何故ベランダの窓に施錠してあるの
【相談内容】
リビングからベランダ(1F)に出る窓にいつも鍵がかかっている。鍵は窓の上方にあり、職員が解錠しない限り窓が開かない。
【相談員の対応】
職員の数も十分(目が行き届くには)いるし、1階の低いデッキで危険も無いように思われるので、どうして施錠する必要があるのか聞いてみた。
【施設の対応】
万が一に備えての事だったと思うが、深い考えもなく勝手に出ないように閉めていた。今後は職員がいる昼間は開けるようにする、との対応。
【改善状況】
施錠されることはなくなった。特に問題も起きていない。
【相談員の感想】
面倒なことになる前に用心しておく、というような体質が見え隠れしているなぁ、という印象です。
解説・ポイント
施錠による行動制限は身体拘束のひとつであるが、そのことを認識せずに、介護する側の論理だけで行っている施設はまだまだ少なくない現状がある。以前は、職員が鍵束を出して解錠、施錠している姿を見かけることもあったが、新しく建設されている施設でも鍵が上方にあって職員が手を伸ばして解錠、施錠したり、電子ロックで暗証番号を打ち込まなければ解錠できない施設、エレベーターの扉が開かない階などを特徴にしている施設もあり、介護のあり方にとって大きな問題である。
この事例の場合は、施設が「深い考えもなく」施錠していたということであるが、建物自体が行動制限を前提にしていることから考えてみると、意識改革のための取り組みを注目していく必要があり、市町村への報告と点検が必要である。
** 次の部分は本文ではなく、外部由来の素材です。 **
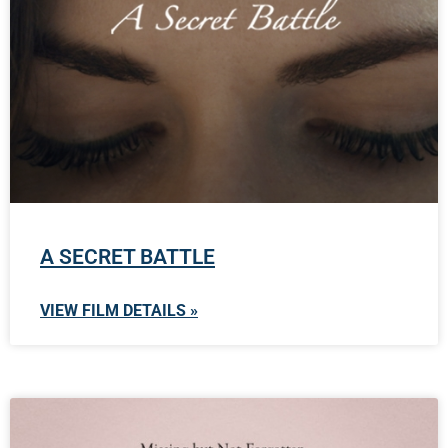
A SECRET BATTLE
VIEW FILM DETAILS »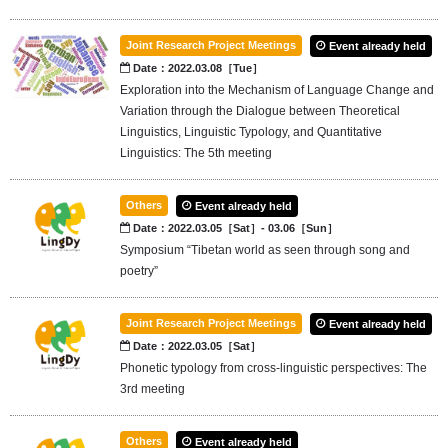
Joint Research Project Meetings
Event already held
Date：2022.03.08［Tue］
Exploration into the Mechanism of Language Change and
Variation through the Dialogue between Theoretical
Linguistics, Linguistic Typology, and Quantitative
Linguistics: The 5th meeting
Others
Event already held
Date：2022.03.05［Sat］- 03.06［Sun］
Symposium “Tibetan world as seen through song and
poetry”
Joint Research Project Meetings
Event already held
Date：2022.03.05［Sat］
Phonetic typology from cross-linguistic perspectives: The
3rd meeting
Others
Event already held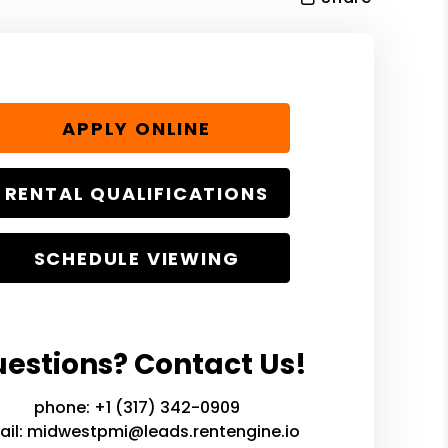
APPLY ONLINE
RENTAL QUALIFICATIONS
SCHEDULE VIEWING
estions? Contact Us!
phone:
+1 (317) 342-0909
ail:
midwestpmi@leads.rentengine.io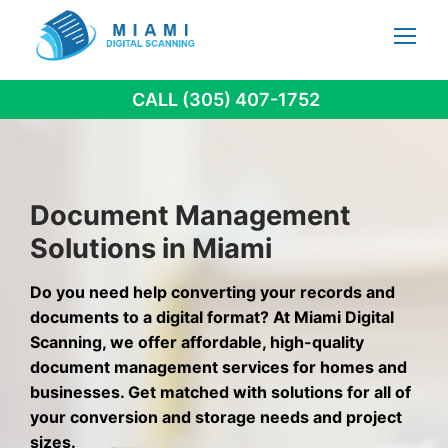
Skip
to
content
CALL (305) 407-1752
Document Management
Solutions in Miami
Do you need help converting your records and
documents to a digital format? At Miami Digital
Scanning, we offer affordable, high-quality
document management services for homes and
businesses. Get matched with solutions for all of
your conversion and storage needs and project
sizes.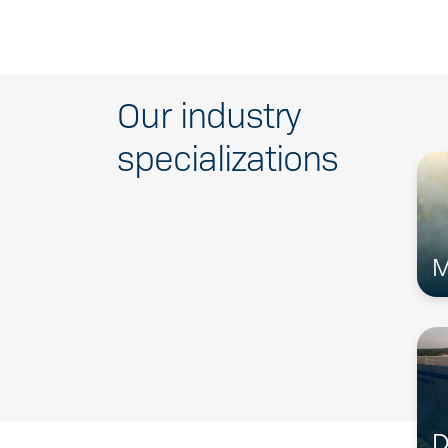
Our industry
specializations
M
D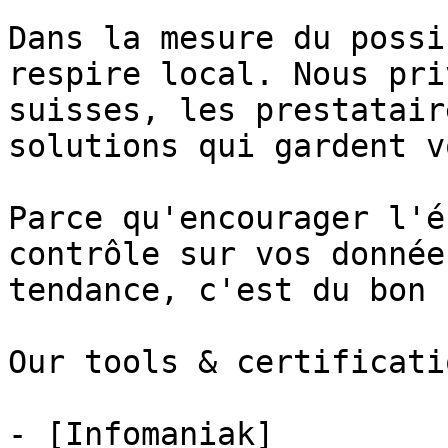
Dans la mesure du possi
respire local. Nous pri
suisses, les prestatair
solutions qui gardent v
Parce qu'encourager l'é
contrôle sur vos donnée
tendance, c'est du bon 
Our tools & certificatio
- [Infomaniak]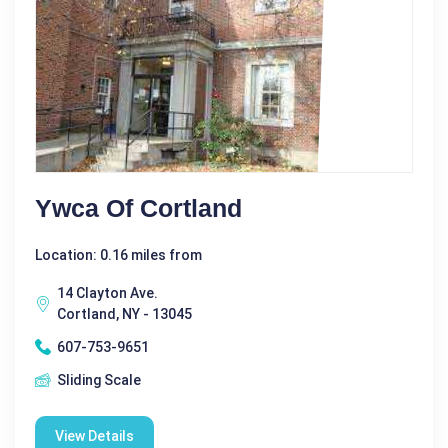
Ywca Of Cortland
Location: 0.16 miles from
14 Clayton Ave.
Cortland, NY - 13045
607-753-9651
Sliding Scale
View Details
グループホームの場合は、職員数が少なかったりして職員が知らないうちに利用者が外出して行方不明となってしまうと、利用者の安全管理を名目にして行動制限をするなどの対策をとってしまうと、グループホームの趣旨から外れてしまうことを理解したい。地域の人々の理解を深めるための施設の日頃の活動や、市町村の啓発活動、地域包括支援センターなどの地域生活支援の取り組みが強く求められる。
このグループホームでは、その後施錠されていないし、特に問題も起きていないということであるが、地域の理解を深める活動へとつながっていくことを期待する。